En effet, l’œuvre de cet artiste(?) peut s’interpréter comme le triomphe d’un symbole discriminatoire et sexiste (la burqa des intégristes religieux) sur un symbole révolutionnaire et démocratique (le drapeau tricolore né de la Révolution française).
Le seul couvre-chef admis par la République française (issue des Droits de l’Homme…et de la Femme!) est le bonnet phrygien qui orne Marianne, incarnation féminine de la République: c’est un symbole de liberté, pas d’asservissement.

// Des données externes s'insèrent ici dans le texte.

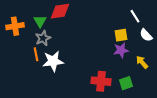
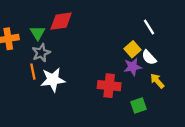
yellow square: (121, 35) -> (133, 49), turned -32
white semicircle: (146, 35) -> (149, 57), moved
red cross: (101, 81) -> (109, 86), moved

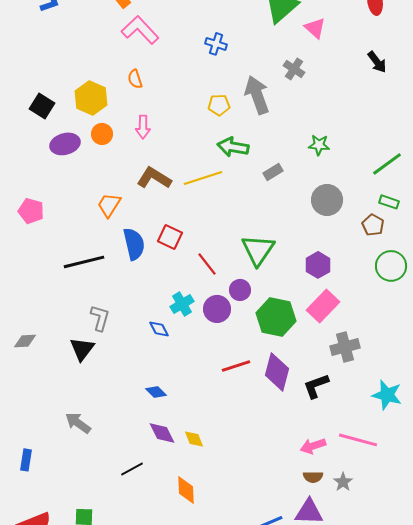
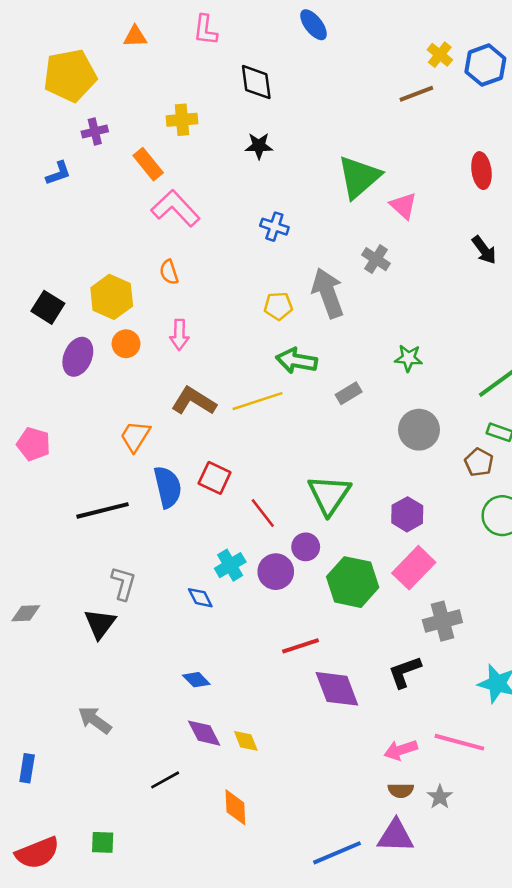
purple ellipse: (65, 144) -> (78, 357), turned -52
purple diamond: (277, 372) -> (337, 689), moved, turned -36

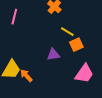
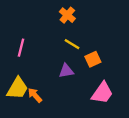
pink line: (14, 17) -> (21, 48), moved
yellow line: (67, 32) -> (72, 44), moved

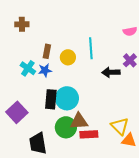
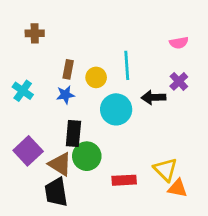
cyan cross: (28, 68) -> (23, 91), moved
cyan circle: (67, 98) -> (116, 109), moved
brown triangle: (79, 121) -> (60, 164), moved, turned 36
green circle: (66, 127) -> (87, 156), moved

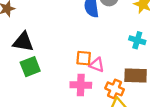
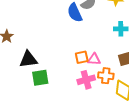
green square: (30, 67) -> (40, 78), turned 30
orange cross: (115, 89) -> (106, 76), moved

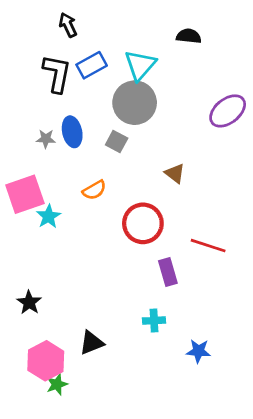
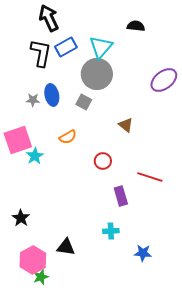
black arrow: (68, 25) -> (49, 18), size x1.5
red circle: (143, 223) -> (103, 161), size x0.6
black triangle: (92, 343) -> (66, 247), turned 30

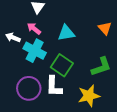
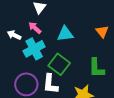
cyan cross: (35, 51) -> (34, 49), turned 30
green L-shape: (101, 67) -> (96, 68), turned 105

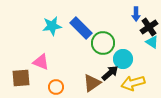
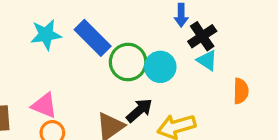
cyan circle: (123, 59) -> (160, 67), moved
pink triangle: (41, 62) -> (44, 106), moved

Bien entendu, la liberté d’expression, notamment dans les domaines artistiques, ne saurait tolérer de limites ou d’entraves à son épanouissement. Cependant, un symbole tel que la burqa, aussi chargé de sens politique, doit être manié avec prudence et circonspection. Si l’art est parfois fait pour choquer et subvertir, il doit se retenir juste avant de faire la promotion (même involontaire) d’une idéologie politique et/ou religieuse antidémocratique. Sinon, il s’avilit pour devenir une abjecte propagande au service du totalitarisme.
Que d’autres artistes y réfléchissent, avant d’inclure dans leurs œuvres une étoile jaune ou une croix gammée.